Home has always been a weighty subject for Jill Paz (Master of Fine Arts, 2015).
Her family emigrated to the United States and then to Canada from Manila, Philippines, in 1984, when Paz was just a year old, “because of martial law and political instability,” she said. Her mom kept the culture of her homeland alive while they lived in Canada. She learned to speak Tagalog and went back for summer trips to visit relatives in the Philippines.
But still, the ache of wondering what her life might have been like if they stayed was never too far away.
“I think that I had been haunted with this sense of loss for having been away from Manila for my whole life,” she said.
Her desire to move back to Manila was even stronger after graduating from CCAD, but life pulled her different places. She traveled to the Rocky Mountains in Canada for a residency at Banff Centre for the Arts in 2015, and the next year exhibited in the Alte Feuerwache Loschwitz in Dresden, Germany, as a visiting artist at Kunsthaus Raskownikow.
When Paz finally made her way home to Manila in 2017, she was in for an adjustment.
“It’s almost mind-boggling,” she said, “to live here in this city of over 20 million residents where the tropical summer is year round. The democratic government appears to be at a crucial state, while the art world has never been so rich and burgeoning, and the most trivial day-to-day things seem to function at a chaotic order I have yet to fully understand.”
Her return has deeply influenced her art. Paz had a solo exhibition at Manila's Archivo 1984 gallery that was on view Aug. 31 – Sept. 20, 2017.

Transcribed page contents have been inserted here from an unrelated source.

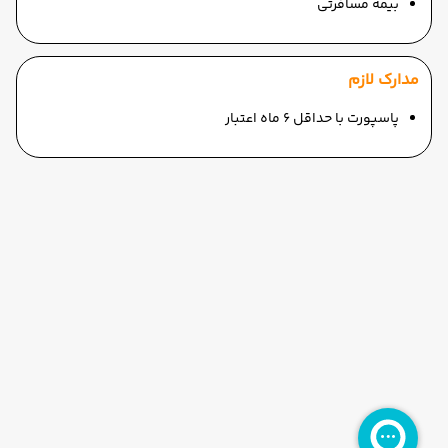
بیمه مسافرتی
مدارک لازم
پاسپورت با حداقل 6 ماه اعتبار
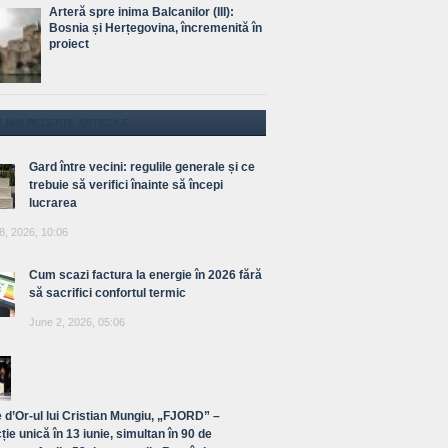
Arteră spre inima Balcanilor (III):
Bosnia și Herțegovina, încremenită în
proiect
E MAI RECENTE ARTICOLE
Gard între vecini: regulile generale și ce
trebuie să verifici înainte să începi
lucrarea
8, 2026, 10:06
Cum scazi factura la energie în 2026 fără
să sacrifici confortul termic
June 2, 2026, 05:06
 d’Or-ul lui Cristian Mungiu, „FJORD” –
ție unică în 13 iunie, simultan în 90 de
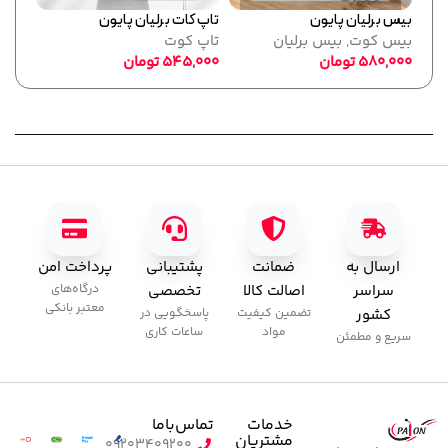
بیس برلیان پایون
تاپ کات برلیان پایون
فرمر
بیس کوت
,
بیس برلیان
تاپ کوت
پایو
580,000
تومان
545,000
تومان
ابزا
,000
ارسال به
ضمانت
پشتیبانی
پرداخت امن
سراسر
اصالت کالا
تخصصی
درگاه‌های
معتبر بانکی
کشور
تضمین کیفیت
پاسخگویی در
مواد
ساعات کاری
سریع و مطمئن
خدمات
تماس‌با‌ما
مشتریان
۰۹۲۰۳۴۰۹۲۰۰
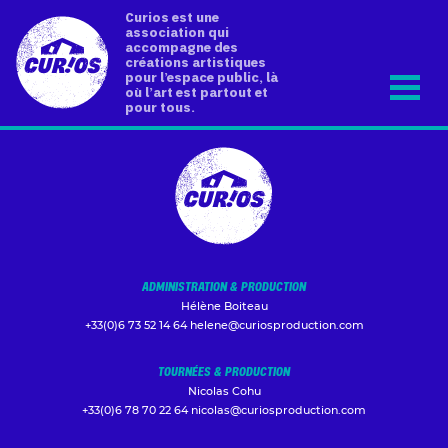
Curios est une
association qui
accompagne des
créations artistiques
pour l’espace public, là
où l’art est partout et
pour tous.
ADMINISTRATION & PRODUCTION
Hélène Boiteau
+33(0)6 73 52 14 64
helene@curiosproduction.com
TOURNÉES & PRODUCTION
Nicolas Cohu
+33(0)6 78 70 22 64
nicolas@curiosproduction.com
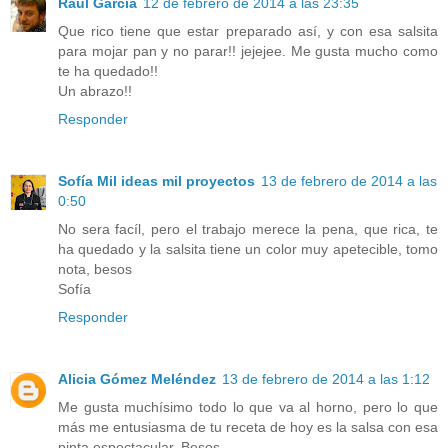
Raúl García
12 de febrero de 2014 a las 23:35
Que rico tiene que estar preparado así, y con esa salsita
para mojar pan y no parar!! jejejee. Me gusta mucho como
te ha quedado!!
Un abrazo!!
Responder
Sofía Mil ideas mil proyectos
13 de febrero de 2014 a las
0:50
No sera facíl, pero el trabajo merece la pena, que rica, te
ha quedado y la salsita tiene un color muy apetecible, tomo
nota, besos
Sofía
Responder
Alicia Gómez Meléndez
13 de febrero de 2014 a las 1:12
Me gusta muchísimo todo lo que va al horno, pero lo que
más me entusiasma de tu receta de hoy es la salsa con esa
pinta espectacular. Besos.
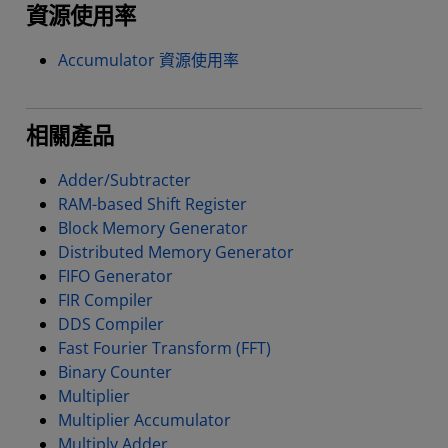
資源使用率
Accumulator 資源使用率
相關產品
Adder/Subtracter
RAM-based Shift Register
Block Memory Generator
Distributed Memory Generator
FIFO Generator
FIR Compiler
DDS Compiler
Fast Fourier Transform (FFT)
Binary Counter
Multiplier
Multiplier Accumulator
Multiply Adder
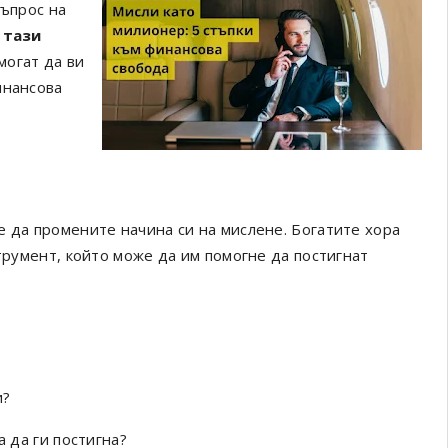
въпрос на
 тази
 могат да ви
инансова
е да промените начина си на мислене. Богатите хора
струмент, който може да им помогне да постигнат
и?
а да ги постигна?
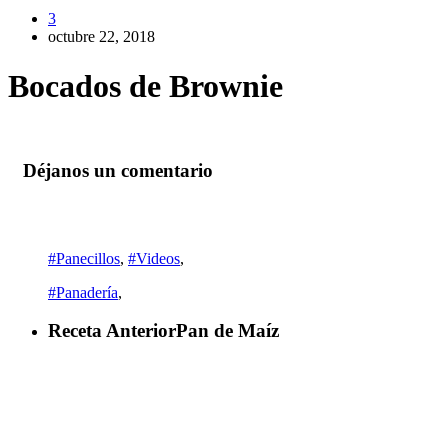
3
octubre 22, 2018
Bocados de Brownie
Déjanos un comentario
#Panecillos
,
#Videos
,
#Panadería
,
Receta Anterior
Pan de Maíz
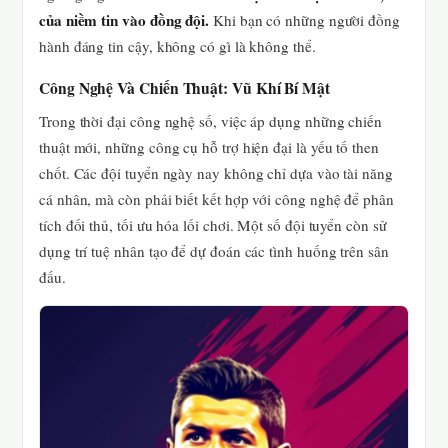
của niềm tin vào đồng đội.
Khi bạn có những người đồng
hành đáng tin cậy, không có gì là không thể.
Công Nghệ Và Chiến Thuật: Vũ Khí Bí Mật
Trong thời đại công nghệ số, việc áp dụng những chiến
thuật mới, những công cụ hỗ trợ hiện đại là yếu tố then
chốt. Các đội tuyển ngày nay không chỉ dựa vào tài năng
cá nhân, mà còn phải biết kết hợp với công nghệ để phân
tích đối thủ, tối ưu hóa lối chơi. Một số đội tuyển còn sử
dụng trí tuệ nhân tạo để dự đoán các tình huống trên sân
đấu.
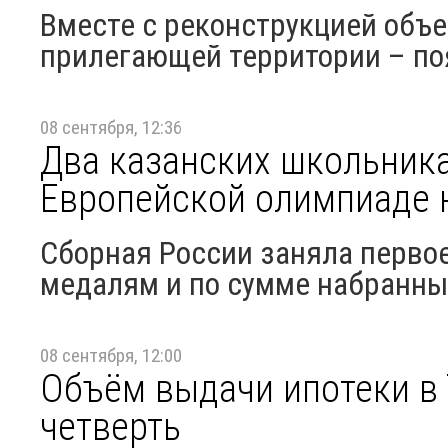
Вместе с реконструкцией объе
прилегающей территории – по
08 сентября, 12:36
Два казанских школьника
Европейской олимпиаде 
Сборная России заняла перво
медалям и по сумме набранны
08 сентября, 12:00
Объём выдачи ипотеки в 
четверть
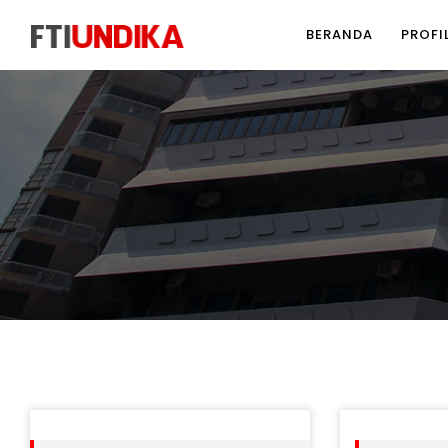
BERANDA
PROFI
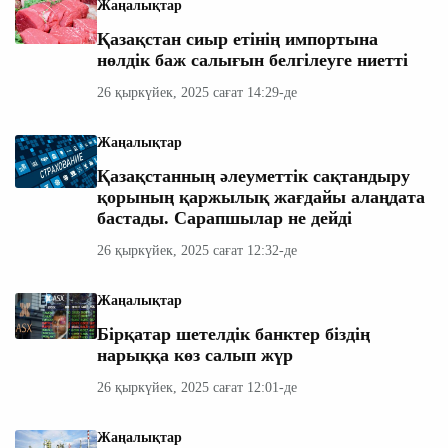
Жаңалықтар
Қазақстан сиыр етінің импортына
нөлдік баж салығын белгілеуге ниетті
26 қыркүйек, 2025 сағат 14:29-де
Жаңалықтар
Қазақстанның әлеуметтік сақтандыру
қорының қаржылық жағдайы алаңдата
бастады. Сарапшылар не дейді
26 қыркүйек, 2025 сағат 12:32-де
Жаңалықтар
Бірқатар шетелдік банктер біздің
нарыққа көз салып жүр
26 қыркүйек, 2025 сағат 12:01-де
Жаңалықтар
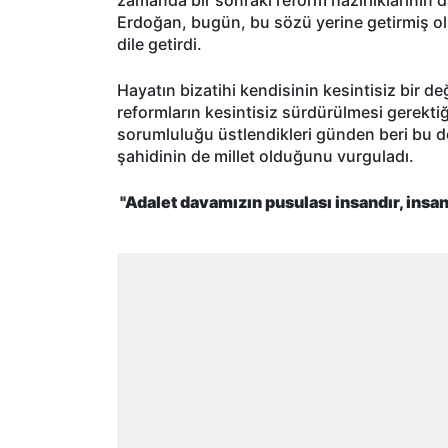
Erdoğan, bugün, bu sözü yerine getirmiş ol
dile getirdi.
Hayatın bizatihi kendisinin kesintisiz bir d
reformların kesintisiz sürdürülmesi gerekti
sorumluluğu üstlendikleri günden beri bu do
şahidinin de millet olduğunu vurguladı.
"Adalet davamızın pusulası insandır, insa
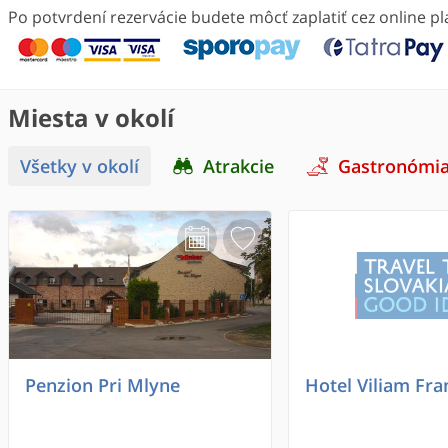
Po potvrdení rezervácie budete môcť zaplatiť cez online 
Miesta v okolí
Všetky v okolí
Atrakcie
Gastronómi
Penzion Pri Mlyne
Hotel Viliam Fra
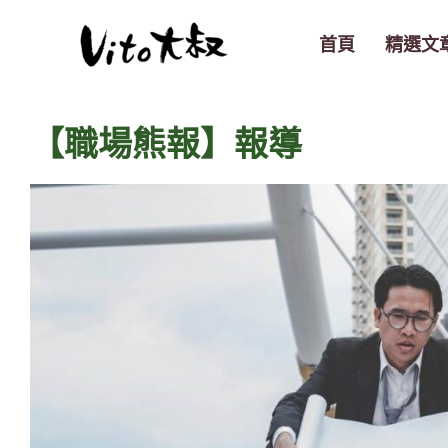
跳
至
首頁
精選文
主
要
內
【職場熊報】報導
容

“I looked at this place through a very different lens prior to my move,” she said.
Titled The Past is a Foreign Country, the exhibit leads with a sculpture from Paz’s MFA thesis project, a sparse installation that explored diasporic intimacy. It’s a Journey Back that I’m Always Taking (Balikbayan Box) is a box that has been sent from Manila to Columbus, and circled back again. It is etched with images of the artist’s family home.
“I am interested in taking this extreme close-up of the personal to enter into my work,” Paz said, “in order to stretch into a more expanded view of history and the world.”
The new works also stem from her “fascination with how images traverse our visual and material culture,” she adds.
Under her hand, images transform into object survivors of the past. The struggle for reconciliation of cultural loss pervades each piece. A series of paintings is based on the work of her great grand uncle, Felix Resurreccion Hidalgo, while a large canvas titled Flotsam and Jetsam from 2016 continues Paz’s investigation of painting. The compositions translate a digital image into an etching with a laser cutter, giving each a painterly appearance and putting in opposition what the viewer sees and what the image actually is.
“It is that synchronous longing,” Paz said, “a paradoxical relationship, of engagement and estrangement, that as a person and an artist I am coming to terms with.”
And she’s not done: Paz’s upcoming group shows include Art Fair Philippines 2018 for the Archivo 1984 booth and Hong Kong Art Basel 2018 for 1335 Mabini booth.